Hmm ... Danau Kaco. Apa fakta-fakta tentang danau ini yang bisa kuhubungkan dengan faktor-faktor pemilihan orang yang tepat untuk menyelam di danau, ya? Pastinya orang itu haruslah memiliki kemampuan menyelam. Karena kalau tidak ….

“Jangan terlalu lama berpikir, Gung. Bimbim benar. Kita semua ingin cepat pulang. Biar aku saja yang menyelam,” Om Wira berseru. Ia langsung saja membuka sweaternya.

“Hati-hati, Ayah!” Jerit Carla.

Aku agak cemas juga, “Eh, Tunggu dulu, Om. Sebaiknya kita pikirkan dulu dengan matang. Karena Ratu Bahari bilang, jika bukan orang yang tepat, maka .…”

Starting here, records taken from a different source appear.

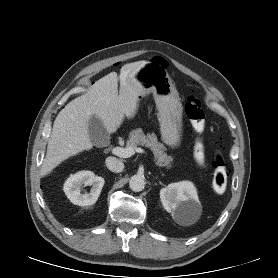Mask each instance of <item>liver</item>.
<instances>
[{"label":"liver","mask_w":278,"mask_h":278,"mask_svg":"<svg viewBox=\"0 0 278 278\" xmlns=\"http://www.w3.org/2000/svg\"><path fill=\"white\" fill-rule=\"evenodd\" d=\"M146 61L124 65L120 78L111 72L96 81L82 96L69 102L57 115L47 152L41 167V176L49 174L64 160L93 147L88 125L91 116H97L109 134L115 133L124 118H134L139 107V97L144 90L135 78ZM120 88L118 92V80Z\"/></svg>","instance_id":"liver-1"}]
</instances>
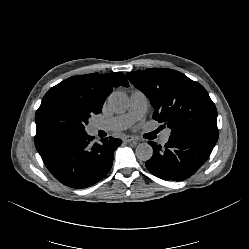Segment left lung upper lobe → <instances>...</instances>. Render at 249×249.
Returning a JSON list of instances; mask_svg holds the SVG:
<instances>
[{"mask_svg":"<svg viewBox=\"0 0 249 249\" xmlns=\"http://www.w3.org/2000/svg\"><path fill=\"white\" fill-rule=\"evenodd\" d=\"M127 77L150 100L160 128L166 125L171 135L217 142V110L201 84L167 68L128 72Z\"/></svg>","mask_w":249,"mask_h":249,"instance_id":"obj_1","label":"left lung upper lobe"}]
</instances>
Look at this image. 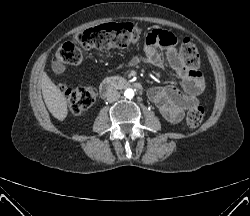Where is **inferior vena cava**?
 Instances as JSON below:
<instances>
[{"instance_id":"inferior-vena-cava-1","label":"inferior vena cava","mask_w":250,"mask_h":216,"mask_svg":"<svg viewBox=\"0 0 250 216\" xmlns=\"http://www.w3.org/2000/svg\"><path fill=\"white\" fill-rule=\"evenodd\" d=\"M120 98V92H118L117 90L113 89L110 90L107 93V101L108 102H115Z\"/></svg>"}]
</instances>
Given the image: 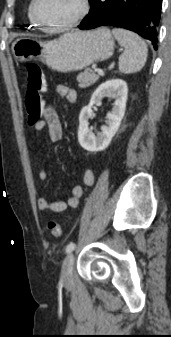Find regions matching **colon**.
<instances>
[{"label": "colon", "mask_w": 171, "mask_h": 337, "mask_svg": "<svg viewBox=\"0 0 171 337\" xmlns=\"http://www.w3.org/2000/svg\"><path fill=\"white\" fill-rule=\"evenodd\" d=\"M27 69V93L26 109L31 121H35L39 116L44 115L42 107L47 106V101L42 100V92L46 87V78L41 66L38 63L31 62L26 66ZM48 229L53 237H59L62 234L61 225L56 221L48 224Z\"/></svg>", "instance_id": "obj_1"}]
</instances>
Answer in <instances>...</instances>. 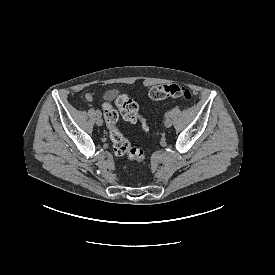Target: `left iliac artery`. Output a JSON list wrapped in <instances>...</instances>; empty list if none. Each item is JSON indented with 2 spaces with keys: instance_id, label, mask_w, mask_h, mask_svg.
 I'll return each mask as SVG.
<instances>
[{
  "instance_id": "1",
  "label": "left iliac artery",
  "mask_w": 275,
  "mask_h": 275,
  "mask_svg": "<svg viewBox=\"0 0 275 275\" xmlns=\"http://www.w3.org/2000/svg\"><path fill=\"white\" fill-rule=\"evenodd\" d=\"M165 117L166 118L170 117V112L169 111L165 113Z\"/></svg>"
}]
</instances>
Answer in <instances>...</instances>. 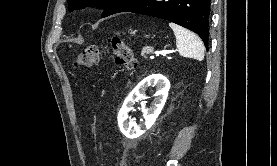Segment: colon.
I'll list each match as a JSON object with an SVG mask.
<instances>
[{
	"mask_svg": "<svg viewBox=\"0 0 277 166\" xmlns=\"http://www.w3.org/2000/svg\"><path fill=\"white\" fill-rule=\"evenodd\" d=\"M108 45L112 49L115 61L118 65L134 70L137 66V60L132 48L117 36L108 38ZM101 57V48L92 45L82 49L75 58L77 67H90L98 63Z\"/></svg>",
	"mask_w": 277,
	"mask_h": 166,
	"instance_id": "1",
	"label": "colon"
}]
</instances>
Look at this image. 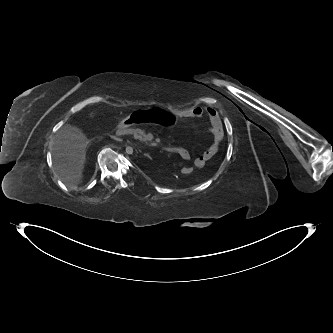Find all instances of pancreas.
Wrapping results in <instances>:
<instances>
[{"label": "pancreas", "mask_w": 333, "mask_h": 333, "mask_svg": "<svg viewBox=\"0 0 333 333\" xmlns=\"http://www.w3.org/2000/svg\"><path fill=\"white\" fill-rule=\"evenodd\" d=\"M125 133L132 134L135 139L143 142H147V135L141 129H126Z\"/></svg>", "instance_id": "cf45deb5"}]
</instances>
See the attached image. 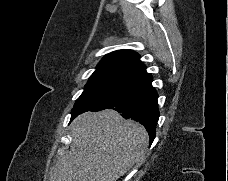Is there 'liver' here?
<instances>
[{
  "instance_id": "1",
  "label": "liver",
  "mask_w": 228,
  "mask_h": 181,
  "mask_svg": "<svg viewBox=\"0 0 228 181\" xmlns=\"http://www.w3.org/2000/svg\"><path fill=\"white\" fill-rule=\"evenodd\" d=\"M70 127L71 149L60 157L49 181H118L146 159V129L117 111L83 113Z\"/></svg>"
}]
</instances>
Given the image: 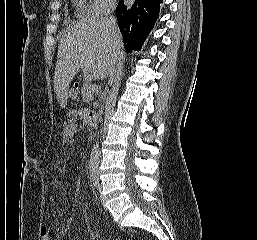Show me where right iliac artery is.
<instances>
[{
  "label": "right iliac artery",
  "instance_id": "right-iliac-artery-1",
  "mask_svg": "<svg viewBox=\"0 0 257 240\" xmlns=\"http://www.w3.org/2000/svg\"><path fill=\"white\" fill-rule=\"evenodd\" d=\"M97 184H98V182L95 181V182H94V186L97 187Z\"/></svg>",
  "mask_w": 257,
  "mask_h": 240
}]
</instances>
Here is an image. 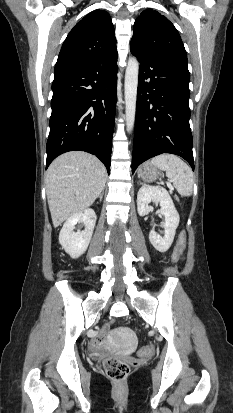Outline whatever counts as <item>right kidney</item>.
I'll return each mask as SVG.
<instances>
[{
	"instance_id": "obj_1",
	"label": "right kidney",
	"mask_w": 233,
	"mask_h": 413,
	"mask_svg": "<svg viewBox=\"0 0 233 413\" xmlns=\"http://www.w3.org/2000/svg\"><path fill=\"white\" fill-rule=\"evenodd\" d=\"M77 223H83L85 229L74 232ZM95 223L96 214L91 208L78 212L66 220L59 234V242L71 258H78L85 253L91 241Z\"/></svg>"
}]
</instances>
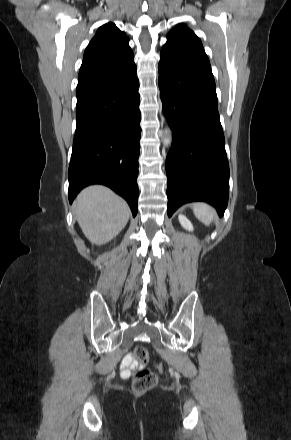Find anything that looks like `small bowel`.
<instances>
[{
    "label": "small bowel",
    "instance_id": "small-bowel-1",
    "mask_svg": "<svg viewBox=\"0 0 291 440\" xmlns=\"http://www.w3.org/2000/svg\"><path fill=\"white\" fill-rule=\"evenodd\" d=\"M142 367L143 365L140 364L135 358V356L131 353L126 354L121 361V370L122 373L125 375L130 374L134 370Z\"/></svg>",
    "mask_w": 291,
    "mask_h": 440
}]
</instances>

“Persetan kau, Gung. AKULAH orang yang tepat!! Aku juara renang jaman SMU dulu, dan sampai sekarang pun aku masih rutin berenang seminggu dua kali! Sudah, jangan terlalu lama kau berpikir, Pemimpin hijau!” Bentak Om Wira.

Aku terdiam seketika.

Diamku sebetulnya bukan karena menyetujui ucapan Om Wira. Tapi lebih ke kondisi mental yang jatuh. Sejak bertemu semua orang di kapal tadi pagi, kini lengkap sudah semua orang yang usianya lebih tua dariku, membentakku dengan emosi. Meskipun aku merasa tak melakukan kesalahan apapun kepada mereka. Oh, kecuali Om Yulian, tentu saja. Ia kan tak mungkin membentak kemenakannya sendiri. Mungkin arogansiku memaksakan diri menarik joran saat memancing tadi memang harus kubayar mahal. Sepertinya aku memang layak menerima semua perlakuan ini.